Let's just put aside that O'Reilly is a bloviating idiot and Paul Ryan is just an idiot with abs. How this duo talks about America's poor is important, because millions of Americans are taking their analysis as gospel. After all, these very same viewers have driven down the streets of a dicey neighborhood once or twice, and they've seen with their own eyes the black men shooting dice in front of the liquor store. They've seen the neck tattoos. (Okay, on MSNBC's Locked Up, but they saw them. Or maybe that was Ink Master but those guys are white and they're not in a gang or anything. What? Biker gangs? That's different! It just is!)

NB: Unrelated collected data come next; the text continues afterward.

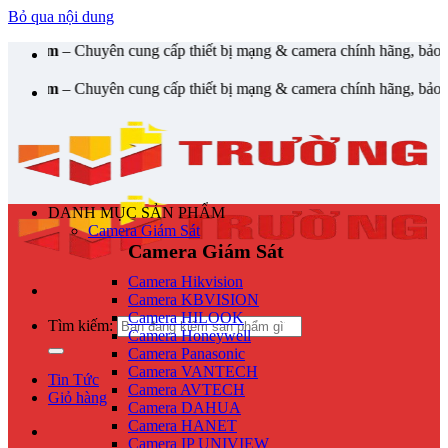
Bỏ qua nội dung
huyên cung cấp thiết bị mạng & camera chính hãng, bảo hành , hỗ trợ
huyên cung cấp thiết bị mạng & camera chính hãng, bảo hành , hỗ trợ
DANH MỤC SẢN PHẨM
Camera Giám Sát
Camera Giám Sát
Camera Hikvision
Camera KBVISION
Camera HILOOK
Tìm kiếm:
Camera Honeywell
Camera Panasonic
Camera VANTECH
Tin Tức
Camera AVTECH
Giỏ hàng
Camera DAHUA
Camera HANET
Camera IP UNIVIEW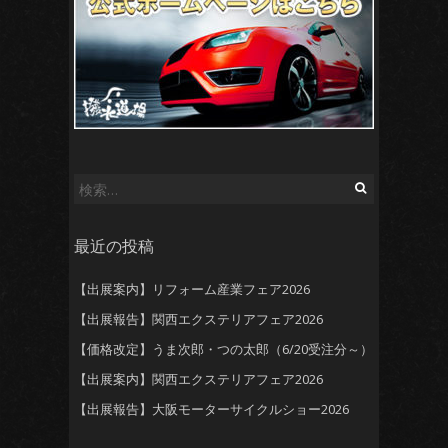
検
索:
最近の投稿
【出展案内】リフォーム産業フェア2026
【出展報告】関西エクステリアフェア2026
【価格改定】うま次郎・つの太郎（6/20受注分～）
【出展案内】関西エクステリアフェア2026
【出展報告】大阪モーターサイクルショー2026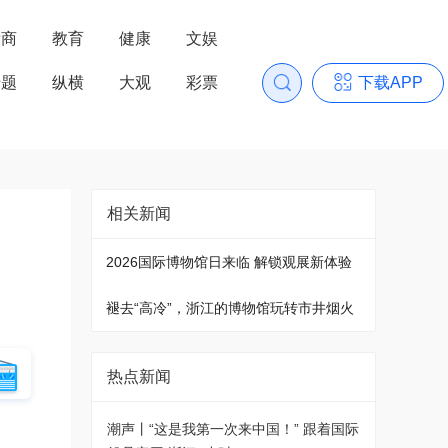
浙商
教育
健康
文娱
专题
纵横
大观
彩票
下载APP
相关新闻
2026国际博物馆日来临 解锁观展新体验
褪去“高冷”，浙江的博物馆玩转市井烟火
热点新闻
潮声丨“这是我第一次来中国！” 跟着国际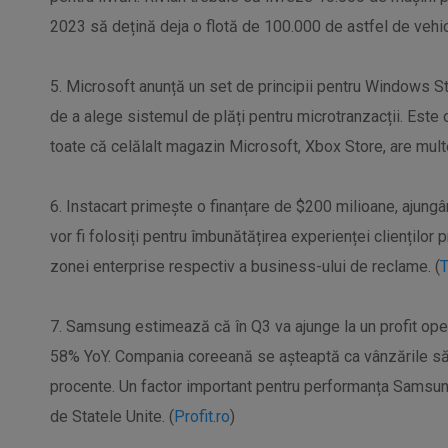
2023 să dețină deja o flotă de 100.000 de astfel de vehic
5. Microsoft anunță un set de principii pentru Windows Sto
de a alege sistemul de plăți pentru microtranzacții. Este o
toate că celălalt magazin Microsoft, Xbox Store, are mult
6. Instacart primește o finanțare de $200 milioane, ajung
vor fi folosiți pentru îmbunătățirea experienței clienților p
zonei enterprise respectiv a business-ului de reclame. (
T
7. Samsung estimează că în Q3 va ajunge la un profit oper
58% YoY. Compania coreeană se așteaptă ca vânzările să a
procente. Un factor important pentru performanța Samsu
de Statele Unite. (
Profit.ro
)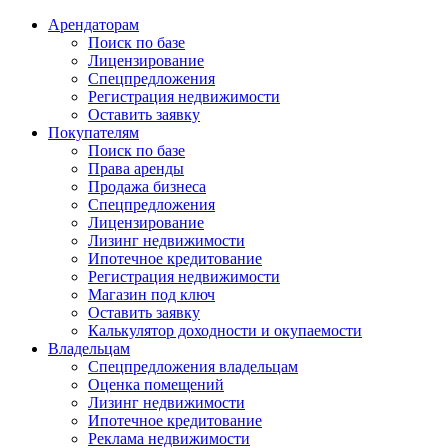
Арендаторам
Поиск по базе
Лицензирование
Спецпредложения
Регистрация недвижимости
Оставить заявку
Покупателям
Поиск по базе
Права аренды
Продажа бизнеса
Спецпредложения
Лицензирование
Лизинг недвижимости
Ипотечное кредитование
Регистрация недвижимости
Магазин под ключ
Оставить заявку
Калькулятор доходности и окупаемости
Владельцам
Спецпредложения владельцам
Оценка помещений
Лизинг недвижимости
Ипотечное кредитование
Реклама недвижимости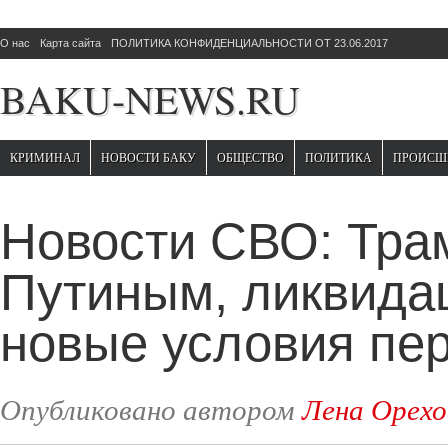
О нас
Карта сайта
ПОЛИТИКА КОНФИДЕНЦИАЛЬНОСТИ ОТ 23.06.2017
BAKU-NEWS.RU
КРИМИНАЛ
НОВОСТИ БАКУ
ОБЩЕСТВО
ПОЛИТИКА
ПРОИСШ
Новости СВО: Трам
Путиным, ликвида
новые условия пе
Опубликовано автором
Лена Орехо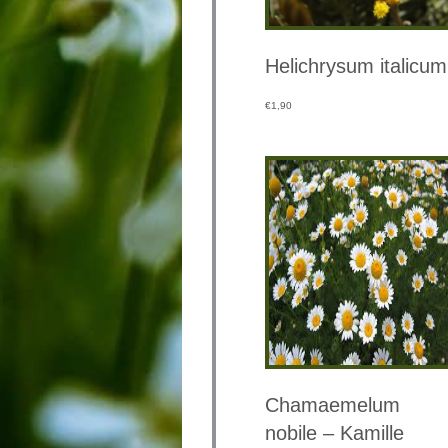
Helichrysum italicum
€
1,90
Chamaemelum
nobile – Kamille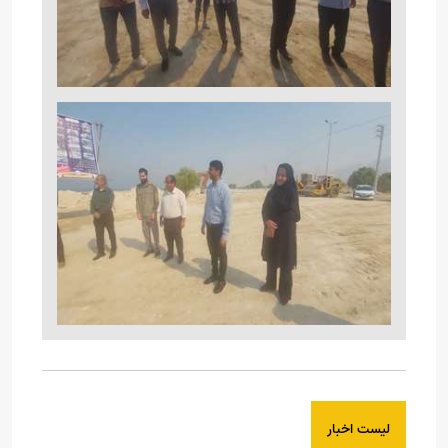
لیست اخبار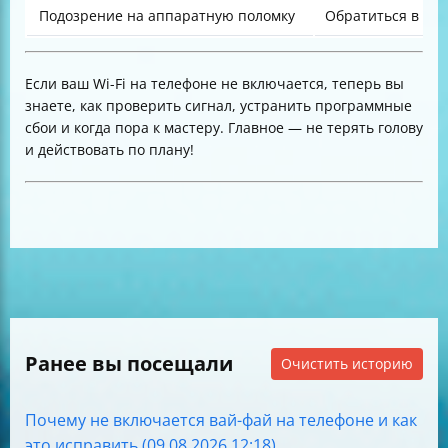
Подозрение на аппаратную поломку
Обратиться в се
Если ваш Wi-Fi на телефоне не включается, теперь вы
знаете, как проверить сигнал, устранить программные
сбои и когда пора к мастеру. Главное — не терять голову
и действовать по плану!
Ранее вы посещали
Очистить историю
Почему не включается вай-фай на телефоне и как
это исправить (09.08.2026 12:18)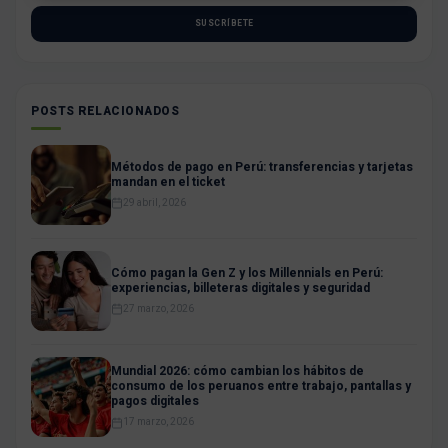
SUSCRÍBETE
POSTS RELACIONADOS
Métodos de pago en Perú: transferencias y tarjetas
mandan en el ticket
29 abril, 2026
Cómo pagan la Gen Z y los Millennials en Perú:
experiencias, billeteras digitales y seguridad
27 marzo, 2026
Mundial 2026: cómo cambian los hábitos de
consumo de los peruanos entre trabajo, pantallas y
pagos digitales
17 marzo, 2026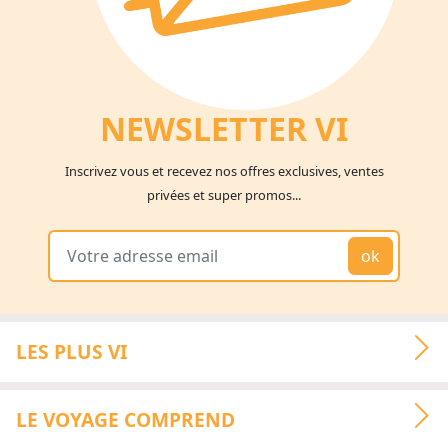
NEWSLETTER V
I
Inscrivez vous et recevez nos offres exclusives, ventes
privées et super promos...
ok
LES PLUS VI
LE VOYAGE COMPREND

This is what Bill O'Reilly said:
"And it's all your fault, and it's my fault, it's the rich people's fault, and it's the Republicans' fault -- it's everybody's fault except what's going on... And what's going on, as you know, is the dissolution of the family, and you don't have proper supervision of children, and they grow up with no skills, and they can't read and speak, and they have tattoos on their neck, and they can't compete in the marketplace, and that's what's going on!"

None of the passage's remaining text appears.